#### [EXERCISE AIM]
Could you copy every record below exactly as it is written?

#### [RECORDS SHOWN]
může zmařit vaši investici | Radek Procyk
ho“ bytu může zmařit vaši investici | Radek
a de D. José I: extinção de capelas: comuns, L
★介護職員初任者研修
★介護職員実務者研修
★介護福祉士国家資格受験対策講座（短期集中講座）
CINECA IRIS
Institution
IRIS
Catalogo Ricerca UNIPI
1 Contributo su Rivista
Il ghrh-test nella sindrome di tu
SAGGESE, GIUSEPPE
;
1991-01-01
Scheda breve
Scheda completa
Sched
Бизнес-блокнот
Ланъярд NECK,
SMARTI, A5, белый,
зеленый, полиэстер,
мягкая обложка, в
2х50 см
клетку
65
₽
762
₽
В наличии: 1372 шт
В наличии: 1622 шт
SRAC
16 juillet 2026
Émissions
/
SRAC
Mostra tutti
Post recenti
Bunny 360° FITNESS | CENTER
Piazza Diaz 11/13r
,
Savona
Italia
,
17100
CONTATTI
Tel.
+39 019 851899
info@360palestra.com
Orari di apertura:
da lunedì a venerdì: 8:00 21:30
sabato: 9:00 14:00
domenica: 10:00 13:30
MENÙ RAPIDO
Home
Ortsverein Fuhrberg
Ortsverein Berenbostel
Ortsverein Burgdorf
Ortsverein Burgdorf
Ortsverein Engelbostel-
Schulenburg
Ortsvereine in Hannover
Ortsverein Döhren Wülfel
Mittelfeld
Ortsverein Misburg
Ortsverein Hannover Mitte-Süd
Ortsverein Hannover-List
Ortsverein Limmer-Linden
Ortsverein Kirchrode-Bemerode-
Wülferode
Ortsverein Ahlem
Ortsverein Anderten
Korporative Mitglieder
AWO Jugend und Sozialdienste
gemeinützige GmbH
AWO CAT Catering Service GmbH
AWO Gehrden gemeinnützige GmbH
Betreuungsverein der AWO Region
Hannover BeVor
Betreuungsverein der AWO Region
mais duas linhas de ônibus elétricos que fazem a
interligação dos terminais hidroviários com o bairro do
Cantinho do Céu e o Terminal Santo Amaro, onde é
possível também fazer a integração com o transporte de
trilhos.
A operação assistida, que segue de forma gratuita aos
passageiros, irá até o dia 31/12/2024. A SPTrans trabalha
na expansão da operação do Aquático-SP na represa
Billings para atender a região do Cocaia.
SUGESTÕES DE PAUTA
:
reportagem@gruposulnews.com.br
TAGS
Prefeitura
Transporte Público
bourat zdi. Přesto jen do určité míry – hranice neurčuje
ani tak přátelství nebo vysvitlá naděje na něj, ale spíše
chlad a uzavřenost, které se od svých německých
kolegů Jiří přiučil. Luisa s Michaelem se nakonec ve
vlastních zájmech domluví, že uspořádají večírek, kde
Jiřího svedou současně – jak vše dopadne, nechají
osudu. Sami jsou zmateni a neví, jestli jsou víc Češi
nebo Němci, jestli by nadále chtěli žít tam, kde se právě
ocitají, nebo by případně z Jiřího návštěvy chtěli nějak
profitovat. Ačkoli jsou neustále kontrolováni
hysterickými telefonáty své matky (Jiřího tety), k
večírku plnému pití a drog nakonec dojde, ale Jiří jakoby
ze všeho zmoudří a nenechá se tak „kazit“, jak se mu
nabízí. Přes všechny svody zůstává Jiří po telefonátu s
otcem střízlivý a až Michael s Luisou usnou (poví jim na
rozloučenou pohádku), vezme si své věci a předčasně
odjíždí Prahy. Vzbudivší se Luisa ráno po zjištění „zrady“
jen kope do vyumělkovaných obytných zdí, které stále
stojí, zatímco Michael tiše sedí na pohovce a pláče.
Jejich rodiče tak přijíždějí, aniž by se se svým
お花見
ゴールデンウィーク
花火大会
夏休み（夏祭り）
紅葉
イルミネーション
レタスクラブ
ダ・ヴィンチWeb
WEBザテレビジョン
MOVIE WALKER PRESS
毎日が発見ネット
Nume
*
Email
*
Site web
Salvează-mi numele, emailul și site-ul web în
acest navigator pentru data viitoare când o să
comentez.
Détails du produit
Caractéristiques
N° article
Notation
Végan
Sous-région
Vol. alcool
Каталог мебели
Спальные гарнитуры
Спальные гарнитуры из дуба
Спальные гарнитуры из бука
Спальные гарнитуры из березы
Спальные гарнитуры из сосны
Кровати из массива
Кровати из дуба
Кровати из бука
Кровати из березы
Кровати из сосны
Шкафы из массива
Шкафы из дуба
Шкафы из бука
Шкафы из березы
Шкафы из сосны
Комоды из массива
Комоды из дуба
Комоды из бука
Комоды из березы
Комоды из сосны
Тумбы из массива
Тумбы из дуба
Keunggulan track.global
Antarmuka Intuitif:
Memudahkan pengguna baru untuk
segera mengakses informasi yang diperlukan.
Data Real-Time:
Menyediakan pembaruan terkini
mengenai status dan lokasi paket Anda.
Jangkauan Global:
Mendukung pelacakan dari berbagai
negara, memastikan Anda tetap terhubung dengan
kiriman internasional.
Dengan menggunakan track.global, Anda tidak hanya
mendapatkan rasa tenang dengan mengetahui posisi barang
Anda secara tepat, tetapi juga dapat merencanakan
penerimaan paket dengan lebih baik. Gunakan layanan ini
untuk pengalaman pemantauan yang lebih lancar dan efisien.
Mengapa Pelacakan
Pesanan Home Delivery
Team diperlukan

#### [SOLUTION]
může zmařit vaši investici | Radek Procyk
ho“ bytu může zmařit vaši investici | Radek
a de D. José I: extinção de capelas: comuns, L
★介護職員初任者研修
★介護職員実務者研修
★介護福祉士国家資格受験対策講座（短期集中講座）
CINECA IRIS
Institution
IRIS
Catalogo Ricerca UNIPI
1 Contributo su Rivista
Il ghrh-test nella sindrome di tu
SAGGESE, GIUSEPPE
;
1991-01-01
Scheda breve
Scheda completa
Sched
Бизнес-блокнот
Ланъярд NECK,
SMARTI, A5, белый,
зеленый, полиэстер,
мягкая обложка, в
2х50 см
клетку
65
₽
762
₽
В наличии: 1372 шт
В наличии: 1622 шт
SRAC
16 juillet 2026
Émissions
/
SRAC
Mostra tutti
Post recenti
Bunny 360° FITNESS | CENTER
Piazza Diaz 11/13r
,
Savona
Italia
,
17100
CONTATTI
Tel.
+39 019 851899
info@360palestra.com
Orari di apertura:
da lunedì a venerdì: 8:00 21:30
sabato: 9:00 14:00
domenica: 10:00 13:30
MENÙ RAPIDO
Home
Ortsverein Fuhrberg
Ortsverein Berenbostel
Ortsverein Burgdorf
Ortsverein Burgdorf
Ortsverein Engelbostel-
Schulenburg
Ortsvereine in Hannover
Ortsverein Döhren Wülfel
Mittelfeld
Ortsverein Misburg
Ortsverein Hannover Mitte-Süd
Ortsverein Hannover-List
Ortsverein Limmer-Linden
Ortsverein Kirchrode-Bemerode-
Wülferode
Ortsverein Ahlem
Ortsverein Anderten
Korporative Mitglieder
AWO Jugend und Sozialdienste
gemeinützige GmbH
AWO CAT Catering Service GmbH
AWO Gehrden gemeinnützige GmbH
Betreuungsverein der AWO Region
Hannover BeVor
Betreuungsverein der AWO Region
mais duas linhas de ônibus elétricos que fazem a
interligação dos terminais hidroviários com o bairro do
Cantinho do Céu e o Terminal Santo Amaro, onde é
possível também fazer a integração com o transporte de
trilhos.
A operação assistida, que segue de forma gratuita aos
passageiros, irá até o dia 31/12/2024. A SPTrans trabalha
na expansão da operação do Aquático-SP na represa
Billings para atender a região do Cocaia.
SUGESTÕES DE PAUTA
:
reportagem@gruposulnews.com.br
TAGS
Prefeitura
Transporte Público
bourat zdi. Přesto jen do určité míry – hranice neurčuje
ani tak přátelství nebo vysvitlá naděje na něj, ale spíše
chlad a uzavřenost, které se od svých německých
kolegů Jiří přiučil. Luisa s Michaelem se nakonec ve
vlastních zájmech domluví, že uspořádají večírek, kde
Jiřího svedou současně – jak vše dopadne, nechají
osudu. Sami jsou zmateni a neví, jestli jsou víc Češi
nebo Němci, jestli by nadále chtěli žít tam, kde se právě
ocitají, nebo by případně z Jiřího návštěvy chtěli nějak
profitovat. Ačkoli jsou neustále kontrolováni
hysterickými telefonáty své matky (Jiřího tety), k
večírku plnému pití a drog nakonec dojde, ale Jiří jakoby
ze všeho zmoudří a nenechá se tak „kazit“, jak se mu
nabízí. Přes všechny svody zůstává Jiří po telefonátu s
otcem střízlivý a až Michael s Luisou usnou (poví jim na
rozloučenou pohádku), vezme si své věci a předčasně
odjíždí Prahy. Vzbudivší se Luisa ráno po zjištění „zrady“
jen kope do vyumělkovaných obytných zdí, které stále
stojí, zatímco Michael tiše sedí na pohovce a pláče.
Jejich rodiče tak přijíždějí, aniž by se se svým
お花見
ゴールデンウィーク
花火大会
夏休み（夏祭り）
紅葉
イルミネーション
レタスクラブ
ダ・ヴィンチWeb
WEBザテレビジョン
MOVIE WALKER PRESS
毎日が発見ネット
Nume
*
Email
*
Site web
Salvează-mi numele, emailul și site-ul web în
acest navigator pentru data viitoare când o să
comentez.
Détails du produit
Caractéristiques
N° article
Notation
Végan
Sous-région
Vol. alcool
Каталог мебели
Спальные гарнитуры
Спальные гарнитуры из дуба
Спальные гарнитуры из бука
Спальные гарнитуры из березы
Спальные гарнитуры из сосны
Кровати из массива
Кровати из дуба
Кровати из бука
Кровати из березы
Кровати из сосны
Шкафы из массива
Шкафы из дуба
Шкафы из бука
Шкафы из березы
Шкафы из сосны
Комоды из массива
Комоды из дуба
Комоды из бука
Комоды из березы
Комоды из сосны
Тумбы из массива
Тумбы из дуба
Keunggulan track.global
Antarmuka Intuitif:
Memudahkan pengguna baru untuk
segera mengakses informasi yang diperlukan.
Data Real-Time:
Menyediakan pembaruan terkini
mengenai status dan lokasi paket Anda.
Jangkauan Global:
Mendukung pelacakan dari berbagai
negara, memastikan Anda tetap terhubung dengan
kiriman internasional.
Dengan menggunakan track.global, Anda tidak hanya
mendapatkan rasa tenang dengan mengetahui posisi barang
Anda secara tepat, tetapi juga dapat merencanakan
penerimaan paket dengan lebih baik. Gunakan layanan ini
untuk pengalaman pemantauan yang lebih lancar dan efisien.
Mengapa Pelacakan
Pesanan Home Delivery
Team diperlukan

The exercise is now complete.